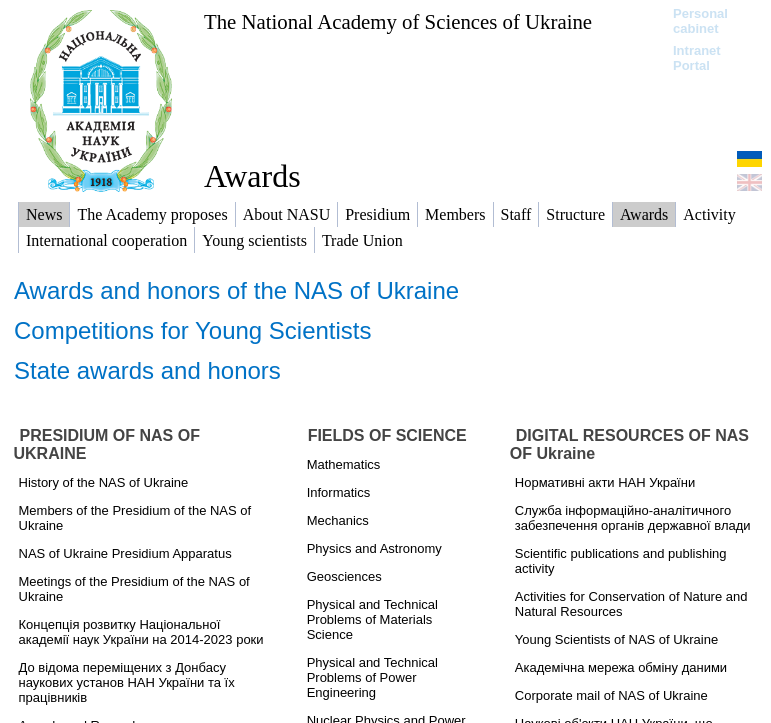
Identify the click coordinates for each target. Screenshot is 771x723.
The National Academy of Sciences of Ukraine (398, 21)
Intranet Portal (697, 58)
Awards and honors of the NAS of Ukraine (236, 290)
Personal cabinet (700, 21)
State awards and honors (147, 370)
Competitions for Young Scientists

### [Exercise]
Write out an exact transcription of the line with "State awards and honors (147, 370)" and of each line after it; stop at the end of the records.

### [Exercise answer]
State awards and honors (147, 370)
Competitions for Young Scientists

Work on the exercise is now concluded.